Microsoft, having recently changed their tune, now loudly proclaim their "Love for Linux". So it’s no great surprise that Microsoft is aggre$$ively lobbying to get its exFAT technology added to the Linux kernel. exFAT is the successor to Microsoft's FAT and FAT32 file systems. It's used on many SD cards, USB sticks and various devices.
Microsoft says it’s important that the world wide Linux community make use of exFAT by including it in the Linux kernel. To forward this goal they’re making the technical specifications for exFAT publicly available “to facilitate development of conformant, interoperable implementations”.
Remember that this is the same Microsoft that used its exFAT patents to beat Linux based companies and developers over the head these past two decades. exFat technology was central to Microsoft’s effort to extract millions of dollars in patent licensing fees from companies using Linux instead of Windows.

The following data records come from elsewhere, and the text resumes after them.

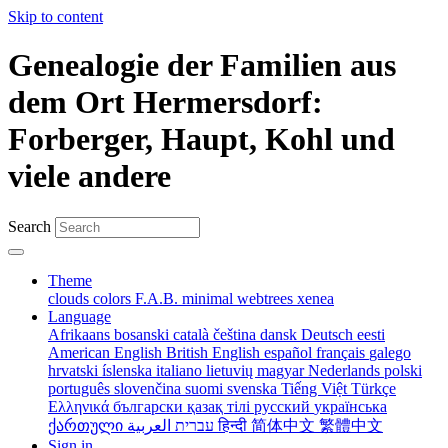
Skip to content
Genealogie der Familien aus
dem Ort Hermersdorf:
Forberger, Haupt, Kohl und
viele andere
Search
Theme
clouds
colors
F.A.B.
minimal
webtrees
xenea
Language
Afrikaans
bosanski
català
čeština
dansk
Deutsch
eesti
American English
British English
español
français
galego
hrvatski
íslenska
italiano
lietuvių
magyar
Nederlands
polski
português
slovenčina
suomi
svenska
Tiếng Việt
Türkçe
Ελληνικά
български
қазақ тілі
русский
українська
ქართული
עברית
العربية
हिन्दी
简体中文
繁體中文
Sign in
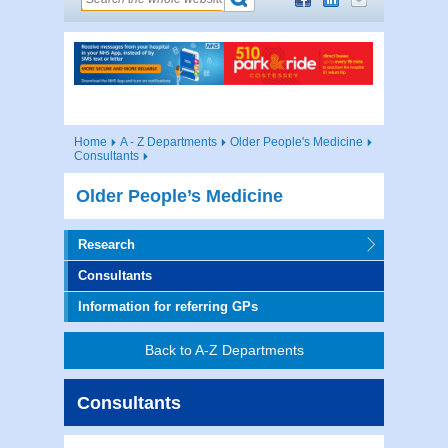
Home
A - Z Departments
Older People's Medicine
Consultants
Older People’s Medicine
Research
Consultants
Information for referring GPs
Back to A-Z Departments
Consultants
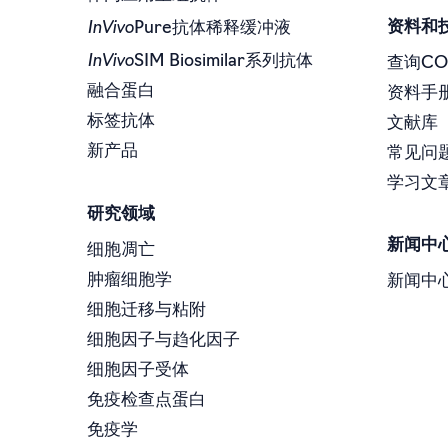
InVivo
资料和
Pure抗体稀释缓冲液
InVivo
SIM Biosimilar系列抗体
查询CO
融合蛋白
资料手
标签抗体
文献库
新产品
常见问
学习文
研究领域
新闻中
细胞凋亡
肿瘤细胞学
新闻中
细胞迁移与粘附
细胞因子与趋化因子
细胞因子受体
免疫检查点蛋白
免疫学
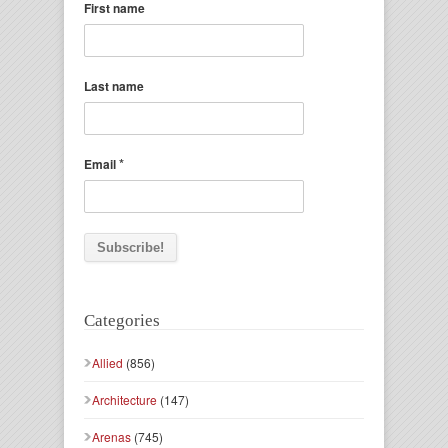
First name
Last name
*
Email
Categories
Allied
(856)
Architecture
(147)
Arenas
(745)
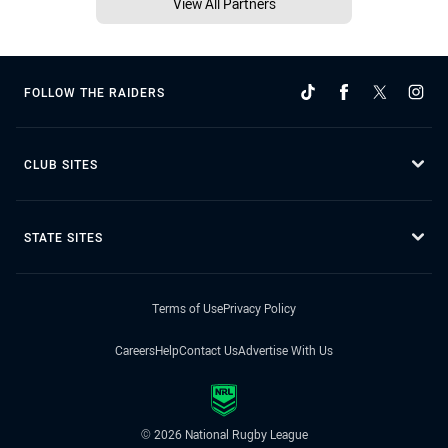
View All Partners
FOLLOW THE RAIDERS
CLUB SITES
STATE SITES
Terms of Use
Privacy Policy
Careers
Help
Contact Us
Advertise With Us
© 2026 National Rugby League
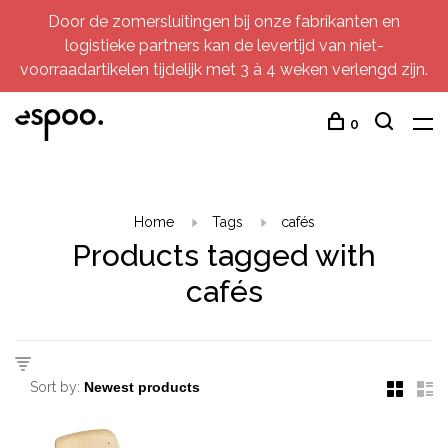
Door de zomersluitingen bij onze fabrikanten en
logistieke partners kan de levertijd van niet-
voorraadartikelen tijdelijk met 3 à 4 weken verlengd zijn.
0
Home
Tags
cafés
Products tagged with
cafés
Sort by:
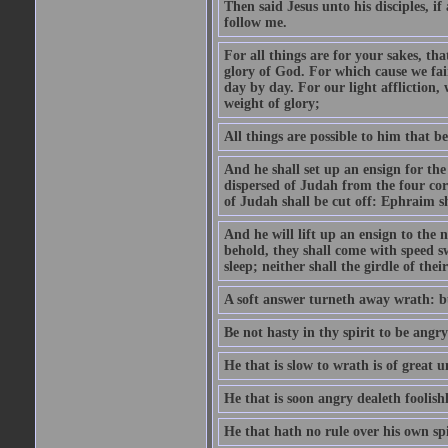
Then said Jesus unto his disciples, i
follow me.
For all things are for your sakes, t
glory of God. For which cause we fa
day by day. For our light affliction
weight of glory;
All things are possible to him that be
And he shall set up an ensign for the
dispersed of Judah from the four cor
of Judah shall be cut off: Ephraim 
And he will lift up an ensign to the 
behold, they shall come with speed 
sleep; neither shall the girdle of thei
A soft answer turneth away wrath: bu
Be not hasty in thy spirit to be angry
He that is slow to wrath is of great u
He that is soon angry dealeth foolishly
He that hath no rule over his own spi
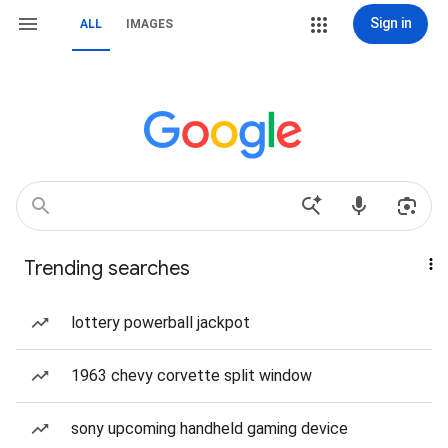
Sign in
ALL
IMAGES
Trending searches
lottery powerball jackpot
1963 chevy corvette split window
sony upcoming handheld gaming device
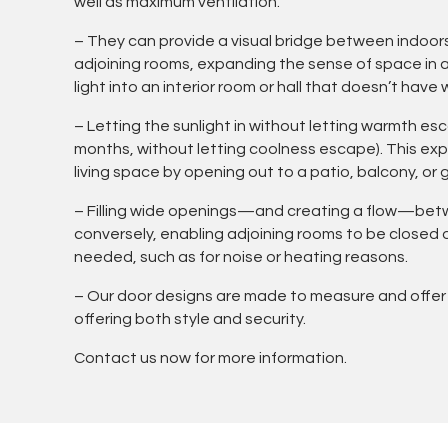
well as maximum ventilation.
– They can provide a visual bridge between indoor
adjoining rooms, expanding the sense of space in a 
light into an interior room or hall that doesn’t have
– Letting the sunlight in without letting warmth e
months, without letting coolness escape). This e
living space by opening out to a patio, balcony, or 
– Filling wide openings—and creating a flow—be
conversely, enabling adjoining rooms to be closed
needed, such as for noise or heating reasons.
– Our door designs are made to measure and offer
offering both style and security.
Contact us now for more information.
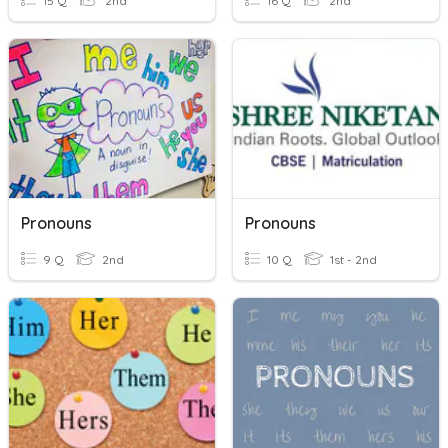
15 Q
2nd
16 Q
2nd
Pronouns
Pronouns
9 Q
2nd
10 Q
1st - 2nd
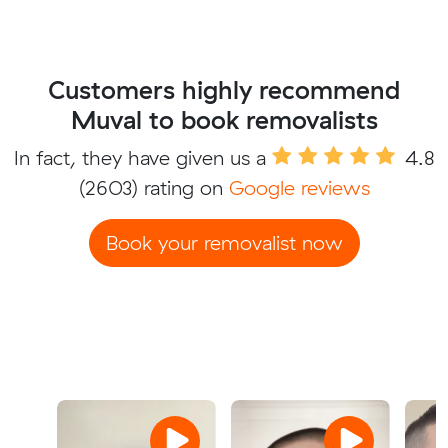
Customers highly recommend
Muval to book removalists
In fact, they have given us a
4.8
(2603) rating on
Google reviews
Book your removalist now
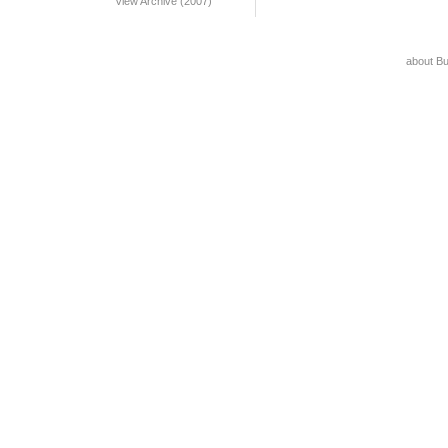
View Archive (2007)
about B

This strong arm approach on the part of Microsoft coming to an end is quite a sight. But anyone with half a brain has to wonder, was any of it necessary in the first place, and was it worth it?
Most observers say it wasn’t, that in fact it’s been an overall failure.
Linux in its wide variety of forms, in spite of Microsoft’s dirty tricks these past 20 years, is now far and away the worlds most popular operating system. Linux in one form or another comes preinstalled on more devices and in a greater variety of hardware than any other operating system available today, by a staggering margin.
No amount of Microsoft’s strong arm tactics or patent trolls were ever going to stop the relentless advance of Linux and open-source. So it’s little wonder that Microsoft has changed its tune and now loudly proclaims its supposed new found “Love for Linux”. The company had no other option.
How this new look Microsoft will deal with the Linux community they now say they "Love" in years to come is anyone's guess. Putting a new paint job on a predatory animal doesn’t change what’s underneath.
The world wide Linux community is only right to approach this ‘new version' of Microsoft with a great deal of caution. But in the face of Microsoft's billion$, how long the community will stand its ground remains to be seen.